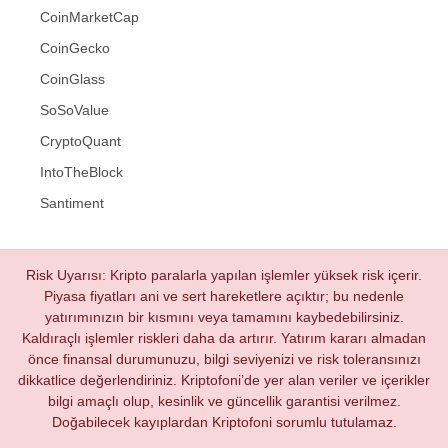
CoinMarketCap
CoinGecko
CoinGlass
SoSoValue
CryptoQuant
IntoTheBlock
Santiment
Risk Uyarısı: Kripto paralarla yapılan işlemler yüksek risk içerir.
Piyasa fiyatları ani ve sert hareketlere açıktır; bu nedenle
yatırımınızın bir kısmını veya tamamını kaybedebilirsiniz.
Kaldıraçlı işlemler riskleri daha da artırır. Yatırım kararı almadan
önce finansal durumunuzu, bilgi seviyenizi ve risk toleransınızı
dikkatlice değerlendiriniz. Kriptofoni’de yer alan veriler ve içerikler
bilgi amaçlı olup, kesinlik ve güncellik garantisi verilmez.
Doğabilecek kayıplardan Kriptofoni sorumlu tutulamaz.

※

__ACTION ITEM__: Using the material above, set down every line exactly, but skip the pictures.

__SOLUTION TO THIS PROBLEM__:
CoinMarketCap
CoinGecko
CoinGlass
SoSoValue
CryptoQuant
IntoTheBlock
Santiment
Risk Uyarısı: Kripto paralarla yapılan işlemler yüksek risk içerir.
Piyasa fiyatları ani ve sert hareketlere açıktır; bu nedenle
yatırımınızın bir kısmını veya tamamını kaybedebilirsiniz.
Kaldıraçlı işlemler riskleri daha da artırır. Yatırım kararı almadan
önce finansal durumunuzu, bilgi seviyenizi ve risk toleransınızı
dikkatlice değerlendiriniz. Kriptofoni’de yer alan veriler ve içerikler
bilgi amaçlı olup, kesinlik ve güncellik garantisi verilmez.
Doğabilecek kayıplardan Kriptofoni sorumlu tutulamaz.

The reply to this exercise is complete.